For unity, Nigeria needs new constitution, parliamentary system before 2023 –Afe Babalola

Founder and Chancellor of Afe Babalola University, Ado-Ekiti (ABUAD), Aare Afe Babalola, has said the way forward for Nigeria to remain an indivisible country is to adopt a brand new constitution founded on the principles of true federalism, with a parliamentary system of government and one chamber legislature before the 2023 general election.

He said the new constitution must also prioritise the multi-religious, multi-cultural, multi-linguistic nature of the country, in order to be more involving, even as a single chamber legislature would be less expensive to operate.

Babalola said this in a goodwill message he delivered at the university during the 5th  Ife Institute of Advanced Studies, Summer Institute Programme, on Monday, where he was special guest of honour.

He said: “It is my considered view that a new constitution must be in place before the next election, otherwise we will be recycling the same failed leaders who have brought Nigeria to where it is today.

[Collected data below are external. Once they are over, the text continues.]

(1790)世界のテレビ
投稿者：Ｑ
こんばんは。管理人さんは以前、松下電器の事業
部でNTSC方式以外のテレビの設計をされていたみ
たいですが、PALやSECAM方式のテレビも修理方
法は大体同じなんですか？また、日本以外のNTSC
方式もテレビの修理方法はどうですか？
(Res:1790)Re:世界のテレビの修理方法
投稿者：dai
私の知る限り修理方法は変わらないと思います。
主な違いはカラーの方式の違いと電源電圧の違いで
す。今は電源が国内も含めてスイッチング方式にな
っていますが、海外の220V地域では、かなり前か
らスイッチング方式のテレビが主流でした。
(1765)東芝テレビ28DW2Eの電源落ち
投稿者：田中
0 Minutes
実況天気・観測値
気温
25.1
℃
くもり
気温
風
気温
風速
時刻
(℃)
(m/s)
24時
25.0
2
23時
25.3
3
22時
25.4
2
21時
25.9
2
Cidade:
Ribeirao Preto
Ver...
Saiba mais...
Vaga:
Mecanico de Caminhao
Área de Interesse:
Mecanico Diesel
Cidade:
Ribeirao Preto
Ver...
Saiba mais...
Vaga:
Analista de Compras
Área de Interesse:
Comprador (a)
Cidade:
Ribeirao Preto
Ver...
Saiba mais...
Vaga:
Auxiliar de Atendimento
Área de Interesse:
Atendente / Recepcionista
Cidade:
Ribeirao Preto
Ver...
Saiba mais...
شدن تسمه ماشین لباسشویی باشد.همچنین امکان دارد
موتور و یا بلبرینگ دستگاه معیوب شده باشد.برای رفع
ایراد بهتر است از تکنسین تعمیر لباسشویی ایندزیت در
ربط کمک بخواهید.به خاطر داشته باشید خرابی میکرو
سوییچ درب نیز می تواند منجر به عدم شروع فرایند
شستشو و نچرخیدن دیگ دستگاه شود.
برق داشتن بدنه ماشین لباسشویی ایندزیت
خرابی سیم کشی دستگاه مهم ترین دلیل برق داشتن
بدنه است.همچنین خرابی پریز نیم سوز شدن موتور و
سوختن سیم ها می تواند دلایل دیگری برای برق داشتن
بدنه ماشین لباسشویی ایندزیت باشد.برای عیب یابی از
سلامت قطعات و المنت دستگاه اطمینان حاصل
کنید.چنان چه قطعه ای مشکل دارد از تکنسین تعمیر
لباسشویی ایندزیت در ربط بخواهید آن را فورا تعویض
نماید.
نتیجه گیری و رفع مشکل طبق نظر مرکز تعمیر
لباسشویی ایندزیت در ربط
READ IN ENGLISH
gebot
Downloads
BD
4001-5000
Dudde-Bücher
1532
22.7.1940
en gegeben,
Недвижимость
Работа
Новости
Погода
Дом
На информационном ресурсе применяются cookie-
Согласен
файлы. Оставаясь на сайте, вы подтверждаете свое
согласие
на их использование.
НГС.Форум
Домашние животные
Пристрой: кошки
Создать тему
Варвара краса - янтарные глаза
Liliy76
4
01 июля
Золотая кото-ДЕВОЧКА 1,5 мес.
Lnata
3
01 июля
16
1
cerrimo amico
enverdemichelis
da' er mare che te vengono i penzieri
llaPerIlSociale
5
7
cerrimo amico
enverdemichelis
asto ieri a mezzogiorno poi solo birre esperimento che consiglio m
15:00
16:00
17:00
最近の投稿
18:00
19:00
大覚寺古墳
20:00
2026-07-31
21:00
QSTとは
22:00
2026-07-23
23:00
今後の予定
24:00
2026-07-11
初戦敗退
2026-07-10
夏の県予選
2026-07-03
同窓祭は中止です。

The proposed constitution will spell out the number of political parties and percentage of women representation, among others. It will also enable knowledgeable, selfless, patriotic and non-tribalistic Nigerians to emerge as leaders and make governance less expensive.

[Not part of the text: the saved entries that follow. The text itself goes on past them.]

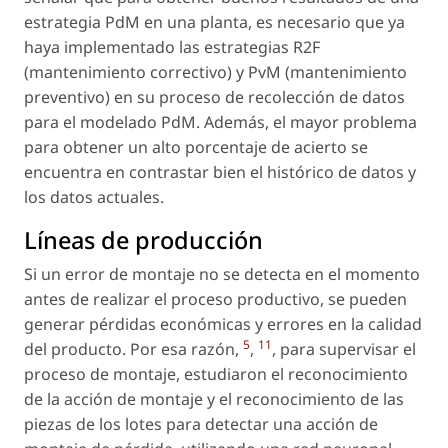
estrategia PdM en una planta, es necesario que ya
haya implementado las estrategias R2F
(mantenimiento correctivo) y PvM (mantenimiento
preventivo) en su proceso de recolección de datos
para el modelado PdM. Además, el mayor problema
para obtener un alto porcentaje de acierto se
encuentra en contrastar bien el histórico de datos y
los datos actuales.
Líneas de producción
Si un error de montaje no se detecta en el momento
antes de realizar el proceso productivo, se pueden
generar pérdidas económicas y errores en la calidad
5
11
del producto. Por esa razón,
,
, para supervisar el
proceso de montaje, estudiaron el reconocimiento
de la acción de montaje y el reconocimiento de las
piezas de los lotes para detectar una acción de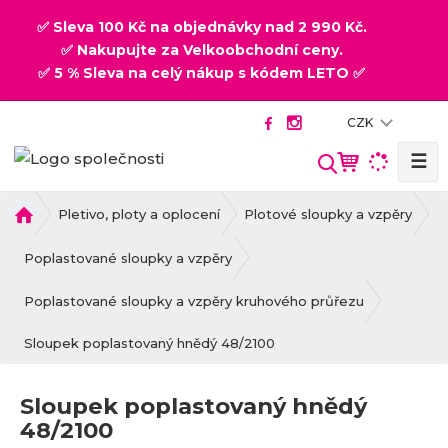
✅ Sleva 100 Kč na objednávky nad 2 990 Kč.
✅ Nakupujte za Velkoobchodní ceny.
✅ 5 % Sleva na celý nákup s kódem LETO ✅
CZK
☰
V
y
h
Ú
Pletivo, ploty a oplocení
Plotové sloupky a vzpěry
v
l
o
Poplastované sloupky a vzpěry
e
d
d
n
Poplastované sloupky a vzpěry kruhového průřezu
a
í
t
Sloupek poplastovaný hnědý 48/2100
s
t
r
Sloupek poplastovaný hnědý
a
48/2100
n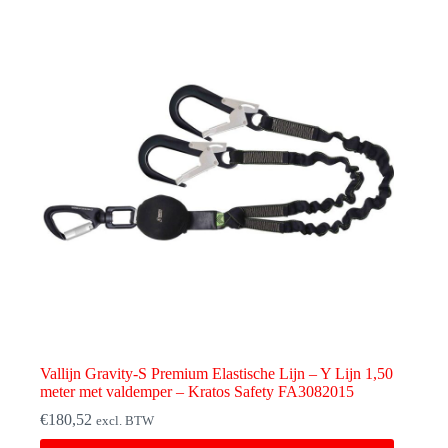
Vallijn Gravity-S Premium Elastische Lijn – Y Lijn 1,50
meter met valdemper – Kratos Safety FA3082015
€
180,52
excl. BTW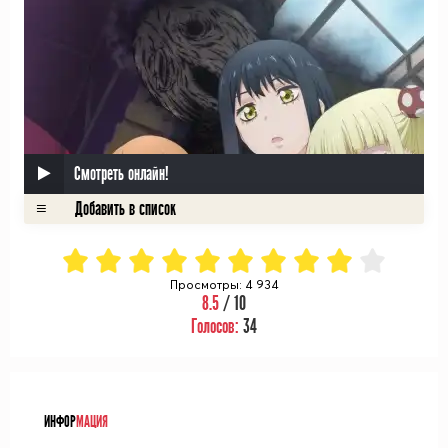
Смотреть онлайн!
Просмотры: 4 934
8.5
/ 10
Голосов:
34
ᅠ
ИНФОР
МАЦИЯ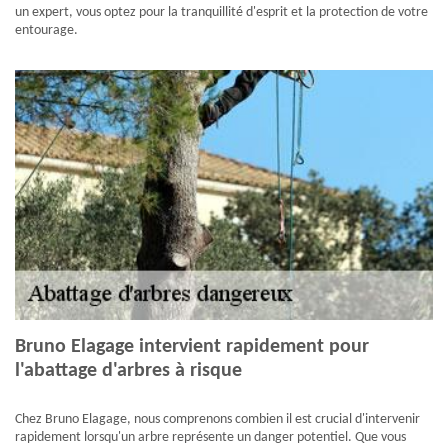
un expert, vous optez pour la tranquillité d'esprit et la protection de votre
entourage.
Bruno Elagage intervient rapidement pour
l'abattage d'arbres à risque
Chez Bruno Elagage, nous comprenons combien il est crucial d'intervenir
rapidement lorsqu'un arbre représente un danger potentiel. Que vous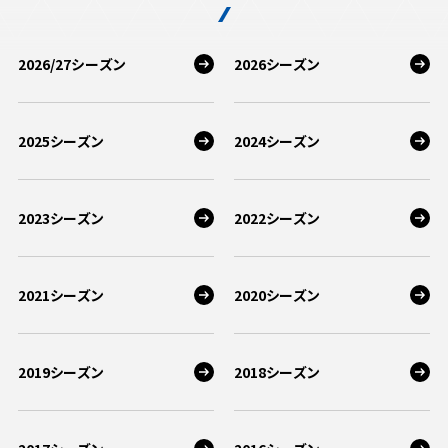
2026/27シーズン
2026シーズン
2025シーズン
2024シーズン
2023シーズン
2022シーズン
2021シーズン
2020シーズン
2019シーズン
2018シーズン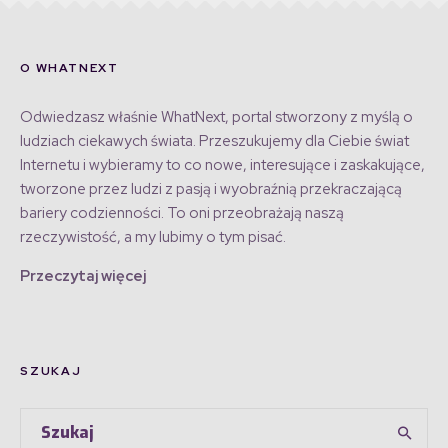
O WHATNEXT
Odwiedzasz właśnie WhatNext, portal stworzony z myślą o
ludziach ciekawych świata. Przeszukujemy dla Ciebie świat
Internetu i wybieramy to co nowe, interesujące i zaskakujące,
tworzone przez ludzi z pasją i wyobraźnią przekraczającą
bariery codzienności. To oni przeobrażają naszą
rzeczywistość, a my lubimy o tym pisać.
Przeczytaj więcej
SZUKAJ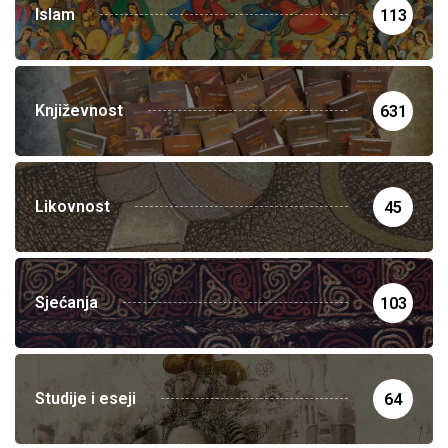
Islam
113
Književnost
631
Likovnost
45
Sjećanja
103
Studije i eseji
64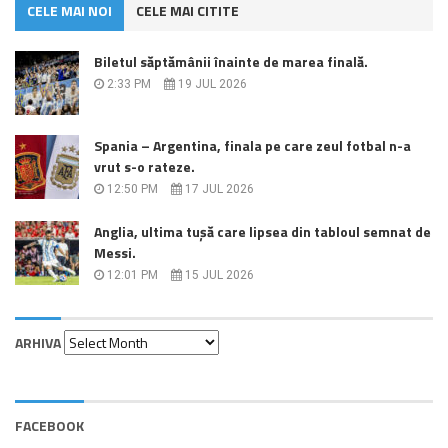
CELE MAI NOI
CELE MAI CITITE
Biletul săptămânii înainte de marea finală.
2:33 PM
19 JUL 2026
Spania – Argentina, finala pe care zeul fotbal n-a
vrut s-o rateze.
12:50 PM
17 JUL 2026
Anglia, ultima tușă care lipsea din tabloul semnat de
Messi.
12:01 PM
15 JUL 2026
Arhiva
ARHIVA
FACEBOOK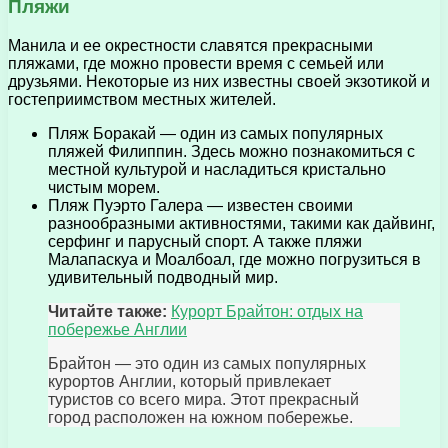
Пляжи
Манила и ее окрестности славятся прекрасными
пляжами, где можно провести время с семьей или
друзьями. Некоторые из них известны своей экзотикой и
гостеприимством местных жителей.
Пляж Боракай — один из самых популярных
пляжей Филиппин. Здесь можно познакомиться с
местной культурой и насладиться кристально
чистым морем.
Пляж Пуэрто Галера — известен своими
разнообразными активностями, такими как дайвинг,
серфинг и парусный спорт. А также пляжи
Малапаскуа и Моалбоал, где можно погрузиться в
удивительный подводный мир.
Читайте также:
Курорт Брайтон: отдых на
побережье Англии
Брайтон — это один из самых популярных
курортов Англии, который привлекает
туристов со всего мира. Этот прекрасный
город расположен на южном побережье.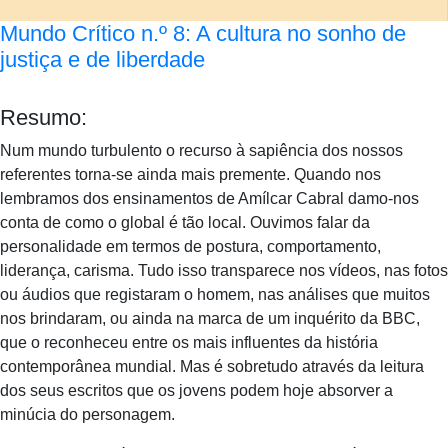
Mundo Crítico n.º 8: A cultura no sonho de
justiça e de liberdade
Resumo:
Num mundo turbulento o recurso à sapiência dos nossos
referentes torna-se ainda mais premente. Quando nos
lembramos dos ensinamentos de Amílcar Cabral damo-nos
conta de como o global é tão local. Ouvimos falar da
personalidade em termos de postura, comportamento,
liderança, carisma. Tudo isso transparece nos vídeos, nas fotos
ou áudios que registaram o homem, nas análises que muitos
nos brindaram, ou ainda na marca de um inquérito da BBC,
que o reconheceu entre os mais influentes da história
contemporânea mundial. Mas é sobretudo através da leitura
dos seus escritos que os jovens podem hoje absorver a
minúcia do personagem.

“In addition, it will discourage politics from being the most lucrative business in Nigeria. In considering this new constitution, priority attention must be accorded to the multi-religious, multi-cultural, multi-linguistic nature of the country made up of over 400 ethnic groups speaking over 295 dialects. Particular attention must be paid to the issue of poverty, reduction of population by limiting the number of children per couple. This will prevent the present untoward situation where the offer of a mere N5,000 could induce poor Nigerians to vote against the dictates of their conscience.”

The senior lawyer also proposed the inclusion of specific clauses in the constitution to prevent those he described as ‘transactional leaders’ from getting into public offices, even as he said 60 percent of the membership of the unicameral parliament should consist of professional bodies, while the remaining 40 percent will be contested by Nigerians who met the constitutional requirement to contest for the office. – The Sun.